I have partnered with Ask, Listen, Learn for this post. Though it is a sponsored post, my words and thoughts are my own.
Responsibility comes in a number of forms. Of course there is the act of responsibility, but, as parents, sometimes responsibility occurs in the form of a conversation.
My daughter is 9. She has yet to set foot in a middle school or high school, but we have spoken about alcohol.
Recently, because she knows that I write and work with people, I told her about my partnership with Ask, Listen, Learn. It was the perfect segue-way to having a talk about alcohol and responsibility.
She asked questions like “Will it make me sick?” “Why aren’t kids allowed to drink?” “Is it bad for you (adults)?”
We talked about the effects that alcohol has on the brain and why it is so important to avoid underage drinking. We talked about what to do if someone offered her alcohol. And keeping in mind that she is at least 7 years away from driving, we talked about what to do if she was stuck in a situation where there wasn’t a sober driver to bring her home – and why that was important.

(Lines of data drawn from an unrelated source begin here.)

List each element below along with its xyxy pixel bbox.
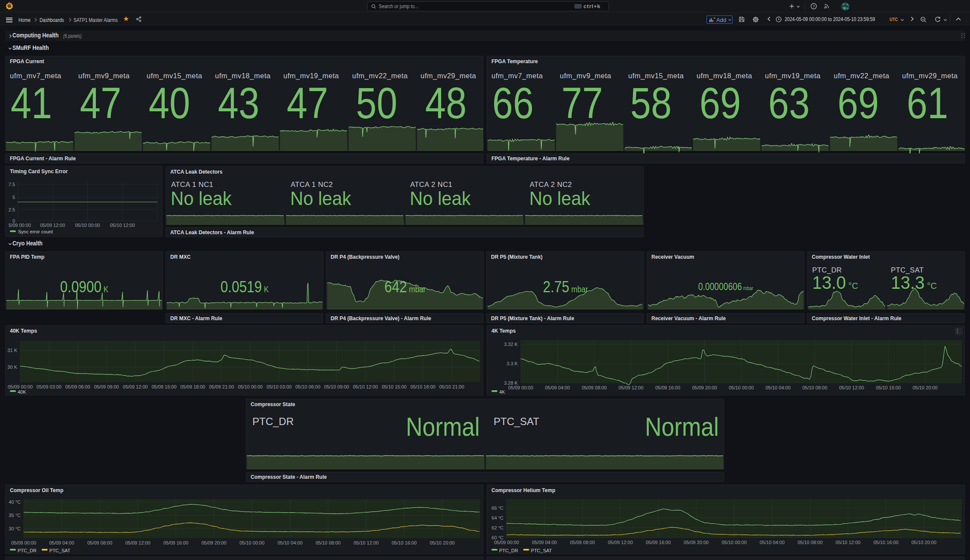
svg-text:05/09 08:00: 05/09 08:00 <box>582 385 607 390</box>
svg-text:PTC_SAT: PTC_SAT <box>49 548 71 553</box>
svg-text:05/10 21:00: 05/10 21:00 <box>439 384 464 389</box>
svg-text:05/09 12:00: 05/09 12:00 <box>618 385 643 390</box>
svg-text:05/10 15:00: 05/10 15:00 <box>382 384 407 389</box>
svg-text:05/10 12:00: 05/10 12:00 <box>835 540 860 545</box>
svg-text:3.32 K: 3.32 K <box>504 342 518 347</box>
svg-text:05/10 12:00: 05/10 12:00 <box>353 384 378 389</box>
svg-text:05/09 04:00: 05/09 04:00 <box>532 540 557 545</box>
svg-text:40 °C: 40 °C <box>9 499 21 505</box>
svg-text:5/09 00:00: 5/09 00:00 <box>9 223 31 228</box>
svg-text:05/10 16:00: 05/10 16:00 <box>873 540 898 545</box>
svg-text:05/09 15:00: 05/09 15:00 <box>151 384 176 389</box>
svg-text:PTC_DR: PTC_DR <box>18 548 37 553</box>
svg-text:05/10 04:00: 05/10 04:00 <box>765 385 790 390</box>
svg-text:05/09 20:00: 05/09 20:00 <box>201 540 226 545</box>
svg-text:30 °C: 30 °C <box>9 526 21 531</box>
svg-text:05/10 08:00: 05/10 08:00 <box>802 385 827 390</box>
svg-text:05/09 04:00: 05/09 04:00 <box>49 540 74 545</box>
svg-text:7.5: 7.5 <box>9 182 15 187</box>
svg-text:05/09 03:00: 05/09 03:00 <box>37 384 61 389</box>
svg-text:05/09 00:00: 05/09 00:00 <box>508 385 533 390</box>
svg-text:05/10 12:00: 05/10 12:00 <box>110 223 135 228</box>
svg-text:05/10 00:00: 05/10 00:00 <box>721 540 746 545</box>
svg-text:PTC_SAT: PTC_SAT <box>531 548 552 553</box>
svg-text:30 K: 30 K <box>7 364 17 370</box>
svg-text:05/10 08:00: 05/10 08:00 <box>316 540 341 545</box>
svg-text:05/10 09:00: 05/10 09:00 <box>324 384 349 389</box>
svg-text:4K: 4K <box>499 389 505 395</box>
svg-text:05/10 06:00: 05/10 06:00 <box>295 384 320 389</box>
svg-text:05/10 04:00: 05/10 04:00 <box>760 540 785 545</box>
svg-text:05/09 12:00: 05/09 12:00 <box>125 540 150 545</box>
svg-text:05/09 04:00: 05/09 04:00 <box>545 385 570 390</box>
svg-text:05/10 20:00: 05/10 20:00 <box>912 385 937 390</box>
svg-text:05/10 04:00: 05/10 04:00 <box>277 540 302 545</box>
svg-text:05/10 18:00: 05/10 18:00 <box>411 384 436 389</box>
svg-text:05/09 20:00: 05/09 20:00 <box>684 540 709 545</box>
svg-text:2.5: 2.5 <box>9 207 15 212</box>
svg-text:05/10 00:00: 05/10 00:00 <box>239 540 264 545</box>
svg-text:05/09 00:00: 05/09 00:00 <box>494 540 519 545</box>
svg-text:05/09 16:00: 05/09 16:00 <box>655 385 680 390</box>
svg-text:62 °C: 62 °C <box>491 525 503 530</box>
svg-text:Sync error count: Sync error count <box>18 229 53 234</box>
svg-text:05/09 12:00: 05/09 12:00 <box>123 384 148 389</box>
svg-text:35 °C: 35 °C <box>9 513 21 518</box>
svg-text:05/10 16:00: 05/10 16:00 <box>392 540 417 545</box>
svg-text:05/09 12:00: 05/09 12:00 <box>40 223 65 228</box>
svg-text:05/10 00:00: 05/10 00:00 <box>729 385 754 390</box>
svg-text:05/10 20:00: 05/10 20:00 <box>430 540 454 545</box>
svg-text:05/10 00:00: 05/10 00:00 <box>238 384 263 389</box>
svg-text:66 °C: 66 °C <box>491 505 503 511</box>
svg-text:05/09 06:00: 05/09 06:00 <box>65 384 90 389</box>
svg-text:05/10 20:00: 05/10 20:00 <box>912 540 936 545</box>
svg-text:PTC_DR: PTC_DR <box>499 548 518 553</box>
svg-text:64 °C: 64 °C <box>491 515 503 520</box>
svg-text:5: 5 <box>12 195 15 200</box>
svg-text:31 K: 31 K <box>7 348 17 353</box>
svg-text:05/09 12:00: 05/09 12:00 <box>608 540 633 545</box>
svg-text:?: ? <box>813 4 815 9</box>
svg-text:05/10 12:00: 05/10 12:00 <box>353 540 378 545</box>
svg-text:05/09 16:00: 05/09 16:00 <box>646 540 671 545</box>
svg-text:05/10 00:00: 05/10 00:00 <box>75 223 100 228</box>
svg-text:3.3 K: 3.3 K <box>506 361 518 366</box>
svg-text:05/09 20:00: 05/09 20:00 <box>692 385 717 390</box>
svg-text:05/09 18:00: 05/09 18:00 <box>180 384 205 389</box>
svg-text:05/10 08:00: 05/10 08:00 <box>798 540 823 545</box>
svg-text:05/10 03:00: 05/10 03:00 <box>267 384 292 389</box>
svg-text:05/09 08:00: 05/09 08:00 <box>87 540 112 545</box>
svg-text:05/09 09:00: 05/09 09:00 <box>94 384 119 389</box>
svg-text:05/09 16:00: 05/09 16:00 <box>163 540 188 545</box>
svg-text:05/09 21:00: 05/09 21:00 <box>209 384 234 389</box>
svg-text:05/10 16:00: 05/10 16:00 <box>876 385 901 390</box>
svg-text:05/09 08:00: 05/09 08:00 <box>570 540 595 545</box>
svg-text:05/10 12:00: 05/10 12:00 <box>839 385 864 390</box>
svg-text:05/09 00:00: 05/09 00:00 <box>8 384 33 389</box>
svg-text:40K: 40K <box>18 389 26 395</box>
svg-text:05/09 00:00: 05/09 00:00 <box>11 540 36 545</box>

We also talked about adults and the necessity of responsible behavior. Members of my family and I like to occasionally go to some craft beerfests around the city. We talked about how we always arrange a ride to and from the fests – and not because we planned on having a crazy time, but because it is the responsible thing to do.

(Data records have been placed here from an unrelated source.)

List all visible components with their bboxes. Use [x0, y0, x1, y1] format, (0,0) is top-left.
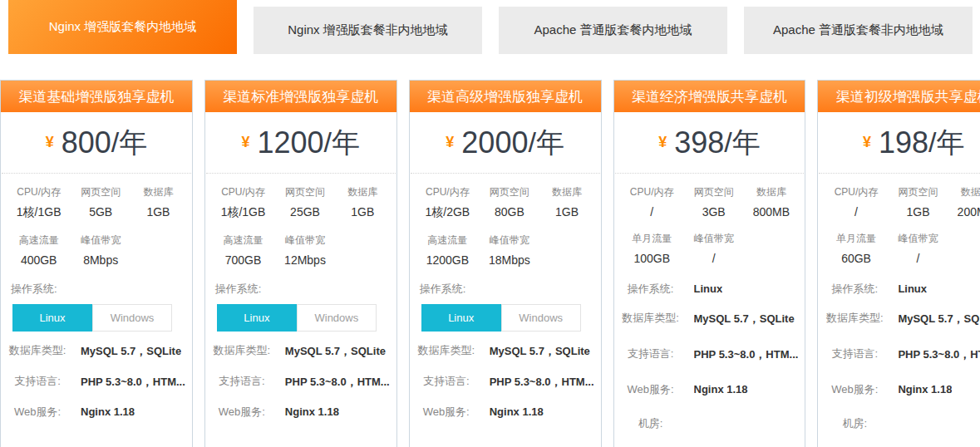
detail-languages: 支持语言:PHP 5.3~8.0，HTM...: [818, 346, 980, 362]
spec-database: 数据库1GB: [337, 185, 388, 220]
detail-web-service: Web服务:Nginx 1.18: [205, 405, 396, 419]
plan-price: ¥ 800 /年: [2, 112, 191, 174]
detail-db-type: 数据库类型:MySQL 5.7，SQLite: [1, 343, 192, 359]
currency-symbol: ¥: [658, 134, 667, 151]
spec-cpu: CPU/内存1核/2GB: [418, 185, 477, 220]
currency-symbol: ¥: [446, 134, 454, 151]
detail-languages: 支持语言:PHP 5.3~8.0，HTM...: [1, 374, 192, 390]
tab-apache-normal-nonmainland[interactable]: Apache 普通版套餐非内地地域: [744, 7, 973, 54]
plan-title: 渠道高级增强版独享虚机: [410, 81, 601, 112]
detail-web-service: Web服务:Nginx 1.18: [1, 405, 192, 419]
spec-bandwidth: 峰值带宽12Mbps: [273, 233, 337, 267]
price-unit: /年: [724, 124, 760, 162]
spec-webspace: 网页空间3GB: [682, 185, 746, 219]
plan-title: 渠道初级增强版共享虚机: [818, 81, 980, 112]
plan-card-economy: 渠道经济增强版共享虚机 ¥ 398 /年 CPU/内存/ 网页空间3GB 数据库…: [613, 80, 806, 447]
plan-price: ¥ 2000 /年: [411, 112, 600, 174]
detail-db-type: 数据库类型:MySQL 5.7，SQLite: [818, 311, 980, 327]
spec-cpu: CPU/内存1核/1GB: [9, 185, 68, 220]
os-label: 操作系统:: [215, 282, 396, 297]
spec-webspace: 网页空间5GB: [68, 185, 133, 220]
spec-bandwidth: 峰值带宽/: [886, 232, 951, 265]
spec-cpu: CPU/内存1核/1GB: [214, 185, 273, 220]
spec-database: 数据库1GB: [133, 185, 184, 220]
detail-db-type: 数据库类型:MySQL 5.7，SQLite: [410, 343, 601, 359]
plan-card-entry: 渠道初级增强版共享虚机 ¥ 198 /年 CPU/内存/ 网页空间1GB 数据库…: [817, 80, 980, 447]
detail-os: 操作系统:Linux: [818, 282, 980, 296]
spec-database: 数据库800MB: [746, 185, 797, 219]
os-label: 操作系统:: [11, 282, 192, 297]
spec-grid: CPU/内存1核/1GB 网页空间25GB 数据库1GB 高速流量700GB 峰…: [205, 174, 396, 272]
detail-datacenter: 机房:: [818, 416, 980, 430]
tab-nginx-enhanced-nonmainland[interactable]: Nginx 增强版套餐非内地地域: [254, 7, 482, 54]
os-option-linux[interactable]: Linux: [217, 304, 297, 332]
price-unit: /年: [928, 124, 964, 162]
spec-bandwidth: 峰值带宽18Mbps: [477, 233, 542, 267]
os-option-windows[interactable]: Windows: [501, 304, 581, 332]
tab-apache-normal-mainland[interactable]: Apache 普通版套餐内地地域: [499, 7, 727, 54]
spec-bandwidth: 峰值带宽8Mbps: [68, 233, 133, 267]
price-value: 398: [674, 125, 724, 160]
detail-web-service: Web服务:Nginx 1.18: [818, 382, 980, 396]
detail-db-type: 数据库类型:MySQL 5.7，SQLite: [614, 311, 805, 327]
spec-webspace: 网页空间25GB: [273, 185, 337, 220]
os-option-windows[interactable]: Windows: [297, 304, 377, 332]
os-label: 操作系统:: [420, 282, 601, 297]
price-value: 1200: [258, 125, 324, 160]
spec-database: 数据库1GB: [542, 185, 593, 220]
os-option-linux[interactable]: Linux: [12, 304, 92, 332]
plan-tabs: Nginx 增强版套餐内地地域 Nginx 增强版套餐非内地地域 Apache …: [0, 0, 980, 54]
plan-title: 渠道标准增强版独享虚机: [205, 81, 396, 112]
plan-card-advanced: 渠道高级增强版独享虚机 ¥ 2000 /年 CPU/内存1核/2GB 网页空间8…: [409, 80, 602, 447]
spec-traffic: 单月流量100GB: [623, 232, 682, 265]
spec-grid: CPU/内存1核/1GB 网页空间5GB 数据库1GB 高速流量400GB 峰值…: [1, 174, 192, 272]
spec-cpu: CPU/内存/: [826, 185, 885, 219]
plan-card-basic: 渠道基础增强版独享虚机 ¥ 800 /年 CPU/内存1核/1GB 网页空间5G…: [0, 80, 193, 447]
os-toggle: Linux Windows: [421, 304, 601, 332]
spec-cpu: CPU/内存/: [623, 185, 682, 219]
spec-bandwidth: 峰值带宽/: [682, 232, 746, 265]
plan-cards: 渠道基础增强版独享虚机 ¥ 800 /年 CPU/内存1核/1GB 网页空间5G…: [0, 80, 980, 447]
os-option-windows[interactable]: Windows: [92, 304, 172, 332]
price-unit: /年: [528, 124, 564, 162]
spec-traffic: 单月流量60GB: [826, 232, 885, 265]
os-option-linux[interactable]: Linux: [421, 304, 501, 332]
detail-os: 操作系统:Linux: [614, 282, 805, 296]
detail-db-type: 数据库类型:MySQL 5.7，SQLite: [205, 343, 396, 359]
plan-price: ¥ 398 /年: [615, 112, 805, 174]
detail-languages: 支持语言:PHP 5.3~8.0，HTM...: [205, 374, 396, 390]
price-value: 800: [62, 125, 111, 160]
spec-grid: CPU/内存/ 网页空间3GB 数据库800MB 单月流量100GB 峰值带宽/: [614, 174, 805, 270]
plan-price: ¥ 198 /年: [819, 112, 980, 174]
price-unit: /年: [111, 124, 147, 162]
spec-grid: CPU/内存/ 网页空间1GB 数据库200MB 单月流量60GB 峰值带宽/: [818, 174, 980, 270]
detail-languages: 支持语言:PHP 5.3~8.0，HTM...: [410, 374, 601, 390]
plan-price: ¥ 1200 /年: [206, 112, 396, 174]
spec-database: 数据库200MB: [950, 185, 980, 219]
price-value: 198: [879, 125, 928, 160]
detail-datacenter: 机房:: [614, 416, 805, 430]
plan-card-standard: 渠道标准增强版独享虚机 ¥ 1200 /年 CPU/内存1核/1GB 网页空间2…: [204, 80, 397, 447]
currency-symbol: ¥: [241, 134, 249, 151]
detail-web-service: Web服务:Nginx 1.18: [614, 382, 805, 396]
currency-symbol: ¥: [46, 134, 54, 151]
plan-title: 渠道经济增强版共享虚机: [614, 81, 805, 112]
spec-grid: CPU/内存1核/2GB 网页空间80GB 数据库1GB 高速流量1200GB …: [410, 174, 601, 272]
plan-title: 渠道基础增强版独享虚机: [1, 81, 192, 112]
detail-web-service: Web服务:Nginx 1.18: [410, 405, 601, 419]
os-toggle: Linux Windows: [12, 304, 192, 332]
spec-webspace: 网页空间1GB: [886, 185, 951, 219]
detail-languages: 支持语言:PHP 5.3~8.0，HTM...: [614, 346, 805, 362]
tab-nginx-enhanced-mainland[interactable]: Nginx 增强版套餐内地地域: [8, 0, 237, 54]
spec-webspace: 网页空间80GB: [477, 185, 542, 220]
spec-traffic: 高速流量1200GB: [418, 233, 477, 267]
price-unit: /年: [324, 124, 360, 162]
spec-traffic: 高速流量700GB: [214, 233, 273, 267]
spec-traffic: 高速流量400GB: [9, 233, 68, 267]
os-toggle: Linux Windows: [217, 304, 396, 332]
price-value: 2000: [461, 125, 528, 160]
currency-symbol: ¥: [863, 134, 871, 151]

The conversation was not a one-way conversation. It certainly was not a case of me preaching to my daughter. It actually started with a question from her. It involved me responding and then listening to the other questions that she had.
I will admit that I was surprised at how well the conversation went. I did not expect to have this conversation this early, but I am glad that we did. I guess one part of being a responsible parent is making sure that your kids know that they can talk to you about anything. No, you can’t force them to talk, and sometimes despite all the facilitating you try, there may not be an immediate conversation.
But always keep that line of communication open. Sometimes being responsible is simply planting seeds of thought and information. Kids are inquisitive by nature and if you provide the opportunity, often times they will ask the questions.
Now there is a flip side of this conversation. Sometimes parents don’t know what to say or what information to provide. Thankfully, Ask, Listen, Learn is a great resource available to families to help facilitate these conversations early on.
So have you had a conversation with your children yet? If so, what did they ask and how did it go?